Autoimmune Disease Management 101: Fighting Back

Chronic Kidney Disease And You

Kidney disease is more common than you might think. Over 30 million Americans, nearly 10 percent of the population, have chronic kidney disease. It is the ninth leading cause of death. Unfortunately, many more people likely have kidney disease but aren't aware of it. Here is what you need to know.

Who Is At Risk Of Kidney Disease?

People who have diabetes are more likely to get kidney disease. Heart disease and high blood pressure are risk factors as well. Additionally, kidney disease can be genetic so if one of your parents or grandparents has kidney disease, there's a greater chance you will, too.

What Tests Are Done To Diagnose Kidney Health?

Two different tests are commonly done to check on the status of your kidneys. One is a urine test that checks for the presence of protein in the urine. Because early kidney disease doesn't have many symptoms, this test is best for checking. Healthy kidneys filter protein out, and the presence of protein in the urine can mean they aren't do their job as well as they should.

The other test is a blood test called a glomerular filtration rate (GFR). This test shows how much blood the kidneys are filtering each minute. A score of 60 or below can be indicative of kidney disease, and you will undergo additional testing.

How Is Kidney Disease Treated?

Chronic kidney disease cannot be cured as it is a progressive disease. When it is caught early, it can be successfully treated. This is extremely important as kidney disease can trigger or worsen heart disease.

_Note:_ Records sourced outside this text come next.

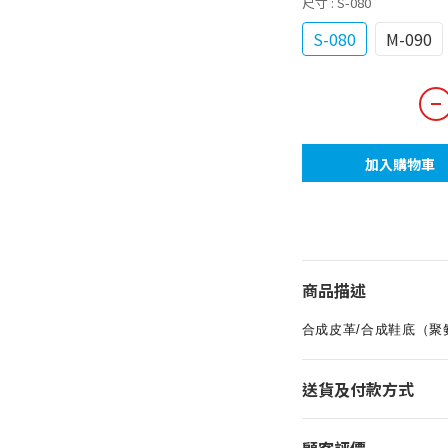
尺寸
: S-080
S-080
M-090
加入購物車
商品描述
合成皮革/合成鞋底（聚
送貨及付款方式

It can also increase blood pressure and cause a stroke.

Specific kinds of medication for keeping your blood pressure in check will be prescribed. These medications, usually ACEi (angiotensin converting enzyme inhibitors) and ARBs (angiotensin receptor blockers) also help to protect the kidneys from further damage.

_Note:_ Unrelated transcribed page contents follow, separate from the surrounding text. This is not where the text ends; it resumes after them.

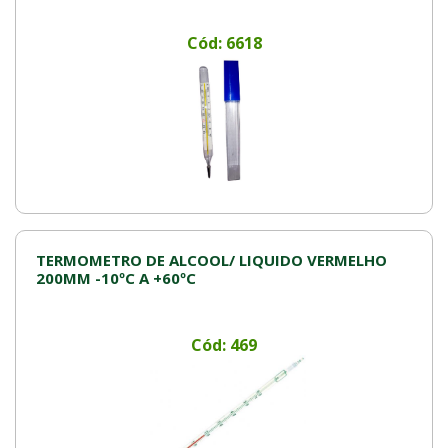
Cód: 6618
TERMOMETRO DE ALCOOL/ LIQUIDO VERMELHO
200MM -10ºC A +60ºC
Cód: 469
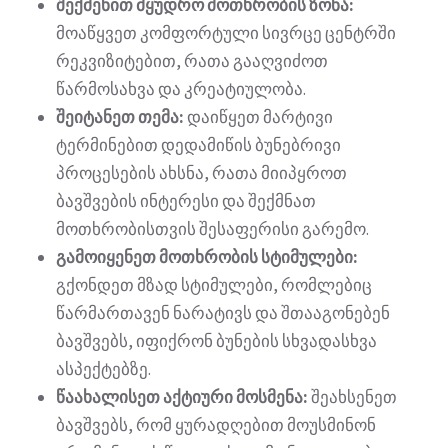
შექმენით მყუდრო მოთხრობის ზონა:
მოაწყვეთ კომფორტული სივრცე ცენტრში
რეკვიზიტებით, რათა გააღვიძოთ
წარმოსახვა და კრეატიულობა.
შეიტანეთ თემა:
დაიწყეთ მარტივი
ტერმინებით დედამიწის ბუნებრივი
პროცესების ახსნა, რათა მიიპყროთ
ბავშვების ინტერესი და შექმნათ
მოთხრობისთვის შესაფერისი გარემო.
გამოიყენეთ მოთხრობის სტიმულები:
გქონდეთ მზად სტიმულები, რომლებიც
წარმართავენ ნარატივს და შთააგონებენ
ბავშვებს, იფიქრონ ბუნების სხვადასხვა
ასპექტებზე.
წაახალისეთ აქტიური მოსმენა:
შეახსენეთ
ბავშვებს, რომ ყურადღებით მოუსმინონ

If one or both of your kidneys progress to the point where they are no longer doing their job, you have kidney failure. This will require either a kidney transplant or dialysis. The average waiting time for a donor kidney is 3 to 5 years, depending on blood type, therefore most people with chronic kidney disease will have to go through dialysis. Dialysis is where your blood is filtered through a machine. This needs to be done three days a week at a dialysis center, and each session takes about four hours.